-------- Material provided --------
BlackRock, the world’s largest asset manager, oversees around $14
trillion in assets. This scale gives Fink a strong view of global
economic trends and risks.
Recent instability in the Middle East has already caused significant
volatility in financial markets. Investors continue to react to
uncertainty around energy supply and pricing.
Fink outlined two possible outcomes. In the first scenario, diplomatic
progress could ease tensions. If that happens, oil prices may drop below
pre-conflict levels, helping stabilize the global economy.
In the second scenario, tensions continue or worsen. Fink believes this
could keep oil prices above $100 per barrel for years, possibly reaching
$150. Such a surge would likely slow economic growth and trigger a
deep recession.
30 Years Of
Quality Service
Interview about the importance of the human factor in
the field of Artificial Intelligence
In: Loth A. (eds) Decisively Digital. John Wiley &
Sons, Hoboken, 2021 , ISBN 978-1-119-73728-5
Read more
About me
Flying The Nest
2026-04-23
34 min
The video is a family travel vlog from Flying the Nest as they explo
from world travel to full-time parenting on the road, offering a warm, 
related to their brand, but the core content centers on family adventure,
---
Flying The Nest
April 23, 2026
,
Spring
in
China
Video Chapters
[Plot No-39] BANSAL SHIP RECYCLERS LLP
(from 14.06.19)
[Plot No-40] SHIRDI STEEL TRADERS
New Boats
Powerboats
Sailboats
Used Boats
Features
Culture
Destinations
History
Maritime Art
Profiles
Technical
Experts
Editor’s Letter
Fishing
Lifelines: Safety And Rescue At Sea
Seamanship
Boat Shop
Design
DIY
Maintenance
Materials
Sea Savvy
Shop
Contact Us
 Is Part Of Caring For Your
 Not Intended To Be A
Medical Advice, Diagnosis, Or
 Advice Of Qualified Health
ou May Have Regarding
--------
* **What needs to be done**
All of the data, from the first line to the last, should be written out exactly.

* **Response area**
BlackRock, the world’s largest asset manager, oversees around $14
trillion in assets. This scale gives Fink a strong view of global
economic trends and risks.
Recent instability in the Middle East has already caused significant
volatility in financial markets. Investors continue to react to
uncertainty around energy supply and pricing.
Fink outlined two possible outcomes. In the first scenario, diplomatic
progress could ease tensions. If that happens, oil prices may drop below
pre-conflict levels, helping stabilize the global economy.
In the second scenario, tensions continue or worsen. Fink believes this
could keep oil prices above $100 per barrel for years, possibly reaching
$150. Such a surge would likely slow economic growth and trigger a
deep recession.
30 Years Of
Quality Service
Interview about the importance of the human factor in
the field of Artificial Intelligence
In: Loth A. (eds) Decisively Digital. John Wiley &
Sons, Hoboken, 2021 , ISBN 978-1-119-73728-5
Read more
About me
Flying The Nest
2026-04-23
34 min
The video is a family travel vlog from Flying the Nest as they explo
from world travel to full-time parenting on the road, offering a warm, 
related to their brand, but the core content centers on family adventure,
---
Flying The Nest
April 23, 2026
,
Spring
in
China
Video Chapters
[Plot No-39] BANSAL SHIP RECYCLERS LLP
(from 14.06.19)
[Plot No-40] SHIRDI STEEL TRADERS
New Boats
Powerboats
Sailboats
Used Boats
Features
Culture
Destinations
History
Maritime Art
Profiles
Technical
Experts
Editor’s Letter
Fishing
Lifelines: Safety And Rescue At Sea
Seamanship
Boat Shop
Design
DIY
Maintenance
Materials
Sea Savvy
Shop
Contact Us
 Is Part Of Caring For Your
 Not Intended To Be A
Medical Advice, Diagnosis, Or
 Advice Of Qualified Health
ou May Have Regarding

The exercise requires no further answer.